Exercise:
Would you tally how many lines in the records include the word "OUTLET"? Reply with the number only.

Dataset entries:
——
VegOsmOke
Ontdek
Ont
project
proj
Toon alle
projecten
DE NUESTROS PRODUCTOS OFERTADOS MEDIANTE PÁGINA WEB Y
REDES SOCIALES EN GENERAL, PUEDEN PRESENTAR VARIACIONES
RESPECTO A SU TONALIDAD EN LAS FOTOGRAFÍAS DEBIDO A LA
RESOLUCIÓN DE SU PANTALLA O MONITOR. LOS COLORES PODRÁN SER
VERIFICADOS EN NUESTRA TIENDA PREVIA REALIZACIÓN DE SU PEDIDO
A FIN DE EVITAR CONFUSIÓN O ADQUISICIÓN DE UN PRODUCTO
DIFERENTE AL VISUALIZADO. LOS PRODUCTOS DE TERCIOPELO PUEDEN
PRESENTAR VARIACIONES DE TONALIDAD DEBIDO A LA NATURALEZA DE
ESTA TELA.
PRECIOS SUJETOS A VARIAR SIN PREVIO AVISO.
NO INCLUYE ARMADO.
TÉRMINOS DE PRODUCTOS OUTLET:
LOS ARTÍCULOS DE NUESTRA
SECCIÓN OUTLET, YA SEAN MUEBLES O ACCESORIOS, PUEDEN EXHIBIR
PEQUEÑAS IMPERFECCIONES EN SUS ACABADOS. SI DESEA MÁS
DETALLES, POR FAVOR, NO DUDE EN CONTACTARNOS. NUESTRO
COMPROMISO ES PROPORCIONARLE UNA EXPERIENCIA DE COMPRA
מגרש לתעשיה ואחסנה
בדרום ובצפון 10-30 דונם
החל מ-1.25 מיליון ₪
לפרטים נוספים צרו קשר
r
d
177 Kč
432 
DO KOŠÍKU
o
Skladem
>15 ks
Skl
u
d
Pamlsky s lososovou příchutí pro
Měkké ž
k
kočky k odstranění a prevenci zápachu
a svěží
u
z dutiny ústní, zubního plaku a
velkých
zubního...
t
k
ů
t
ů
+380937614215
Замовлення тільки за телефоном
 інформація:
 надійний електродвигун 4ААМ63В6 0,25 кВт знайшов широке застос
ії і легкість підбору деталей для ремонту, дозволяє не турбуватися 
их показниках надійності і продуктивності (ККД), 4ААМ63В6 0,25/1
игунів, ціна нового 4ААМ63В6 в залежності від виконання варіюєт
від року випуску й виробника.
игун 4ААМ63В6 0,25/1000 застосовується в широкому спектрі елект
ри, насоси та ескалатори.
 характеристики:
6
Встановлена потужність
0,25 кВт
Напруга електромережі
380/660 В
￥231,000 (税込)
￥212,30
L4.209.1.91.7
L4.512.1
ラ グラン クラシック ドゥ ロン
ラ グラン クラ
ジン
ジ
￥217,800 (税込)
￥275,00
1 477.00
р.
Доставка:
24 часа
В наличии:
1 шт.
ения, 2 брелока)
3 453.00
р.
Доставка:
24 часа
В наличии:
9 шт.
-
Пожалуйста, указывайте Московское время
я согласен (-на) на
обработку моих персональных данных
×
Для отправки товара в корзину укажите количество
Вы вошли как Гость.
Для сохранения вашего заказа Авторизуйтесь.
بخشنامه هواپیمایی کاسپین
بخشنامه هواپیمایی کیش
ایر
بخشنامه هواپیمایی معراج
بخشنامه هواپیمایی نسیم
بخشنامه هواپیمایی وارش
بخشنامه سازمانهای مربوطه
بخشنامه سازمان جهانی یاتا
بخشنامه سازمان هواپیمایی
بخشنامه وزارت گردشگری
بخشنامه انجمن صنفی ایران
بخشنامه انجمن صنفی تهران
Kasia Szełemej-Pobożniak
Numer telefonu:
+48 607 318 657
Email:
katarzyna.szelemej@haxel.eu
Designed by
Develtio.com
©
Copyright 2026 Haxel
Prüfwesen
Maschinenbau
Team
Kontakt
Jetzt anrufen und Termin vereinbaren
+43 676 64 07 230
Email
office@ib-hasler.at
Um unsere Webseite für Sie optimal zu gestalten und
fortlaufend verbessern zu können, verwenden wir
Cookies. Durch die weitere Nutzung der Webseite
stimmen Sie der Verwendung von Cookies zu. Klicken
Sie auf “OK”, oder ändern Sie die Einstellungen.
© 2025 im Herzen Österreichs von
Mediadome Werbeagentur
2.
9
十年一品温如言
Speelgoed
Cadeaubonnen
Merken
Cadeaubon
——
Result of the task:
2